The null hypothesis is that there is no significant difference in the proportion of hybrid seeds produced from red versus pink flowers. This hypothesis is rejected; the probability that the null hypothesis is true is P < 0.0002.

Question 3

How would you extend or improve the experimental design of this study? What kinds of additional test sites or conditions would you want to examine? How might replicate or control sites make the study more convincing?

Scientific studies often raise new questions that can be addressed by follow-up experiments. Repeating this study in several different sites of sympatry and allopatry would address the unlikely possibility that red flowers are favored at the study site because of local conditions that have nothing to do with the presence of P. cuspidata (such as the local abundance of pollinators that prefer red flowers). A possible control experiment would involve removing all P. cuspidata from an area of sympatry and testing to see if the absence of P. cuspidata eliminates the selective advantage of red-flowered P. drummondii.

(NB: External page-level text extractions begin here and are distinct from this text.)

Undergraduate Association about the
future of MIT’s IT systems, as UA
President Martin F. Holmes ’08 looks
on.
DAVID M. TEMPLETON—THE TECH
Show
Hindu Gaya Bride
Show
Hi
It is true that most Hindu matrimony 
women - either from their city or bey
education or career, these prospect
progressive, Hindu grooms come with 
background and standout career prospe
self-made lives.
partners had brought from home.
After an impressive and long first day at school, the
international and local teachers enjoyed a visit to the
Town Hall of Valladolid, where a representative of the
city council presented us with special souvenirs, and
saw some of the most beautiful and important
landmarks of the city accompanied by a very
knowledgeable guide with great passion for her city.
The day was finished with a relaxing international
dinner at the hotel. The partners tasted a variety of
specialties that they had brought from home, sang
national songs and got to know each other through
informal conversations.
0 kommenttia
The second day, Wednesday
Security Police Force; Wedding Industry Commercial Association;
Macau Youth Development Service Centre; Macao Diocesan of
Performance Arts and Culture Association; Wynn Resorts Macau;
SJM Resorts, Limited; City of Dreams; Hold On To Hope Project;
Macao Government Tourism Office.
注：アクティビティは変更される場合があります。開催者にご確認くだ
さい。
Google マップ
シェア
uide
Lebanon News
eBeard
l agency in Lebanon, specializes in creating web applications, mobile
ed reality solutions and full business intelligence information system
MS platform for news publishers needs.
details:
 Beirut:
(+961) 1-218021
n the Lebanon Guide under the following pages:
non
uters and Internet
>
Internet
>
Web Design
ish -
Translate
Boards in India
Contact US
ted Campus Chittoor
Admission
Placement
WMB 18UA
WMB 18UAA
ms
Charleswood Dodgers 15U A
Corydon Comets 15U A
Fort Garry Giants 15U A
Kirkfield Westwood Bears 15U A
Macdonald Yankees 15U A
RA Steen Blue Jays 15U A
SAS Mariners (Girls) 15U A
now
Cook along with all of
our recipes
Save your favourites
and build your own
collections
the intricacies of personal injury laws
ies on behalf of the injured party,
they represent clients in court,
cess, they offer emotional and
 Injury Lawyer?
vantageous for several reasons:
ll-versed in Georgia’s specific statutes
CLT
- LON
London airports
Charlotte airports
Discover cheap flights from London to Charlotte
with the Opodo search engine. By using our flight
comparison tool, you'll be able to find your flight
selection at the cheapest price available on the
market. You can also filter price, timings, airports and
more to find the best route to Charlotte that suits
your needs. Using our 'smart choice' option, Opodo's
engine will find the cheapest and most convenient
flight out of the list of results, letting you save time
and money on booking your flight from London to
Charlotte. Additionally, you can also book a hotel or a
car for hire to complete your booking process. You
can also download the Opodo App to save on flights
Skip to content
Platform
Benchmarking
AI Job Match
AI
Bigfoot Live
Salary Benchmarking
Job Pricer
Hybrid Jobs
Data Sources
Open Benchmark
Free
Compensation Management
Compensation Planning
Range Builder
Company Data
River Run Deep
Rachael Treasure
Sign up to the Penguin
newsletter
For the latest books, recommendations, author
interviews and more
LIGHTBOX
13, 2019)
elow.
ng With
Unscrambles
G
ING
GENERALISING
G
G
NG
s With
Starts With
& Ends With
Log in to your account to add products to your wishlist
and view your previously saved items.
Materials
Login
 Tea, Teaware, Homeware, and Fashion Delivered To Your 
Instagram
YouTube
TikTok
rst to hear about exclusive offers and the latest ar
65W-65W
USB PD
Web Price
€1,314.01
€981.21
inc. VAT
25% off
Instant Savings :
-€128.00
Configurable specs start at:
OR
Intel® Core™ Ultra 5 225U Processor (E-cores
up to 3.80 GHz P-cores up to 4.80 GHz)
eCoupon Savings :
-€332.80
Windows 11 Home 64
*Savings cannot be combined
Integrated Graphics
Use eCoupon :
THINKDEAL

A similar work with the data exercise may be assigned in LaunchPad.

Likely cases of reinforcement are often detected by comparing sympatric and allopatric populations of potentially hybridizing species, as in the case of Phlox. If reinforcement is occurring, then sympatric populations of closely related species are expected to evolve more effective prezygotic reproductive barriers than do allopatric populations of the same species. As Figure 22.11 shows, the breeding seasons of sympatric populations of different leopard frog species overlap much less than do those of allopatric populations. Similarly, the frequencies of the frog mating calls illustrated in Figure 22.12 are more divergent in sympatric populations than in allopatric populations. In both cases, there appears to have been natural selection against hybridization in areas of sympatry.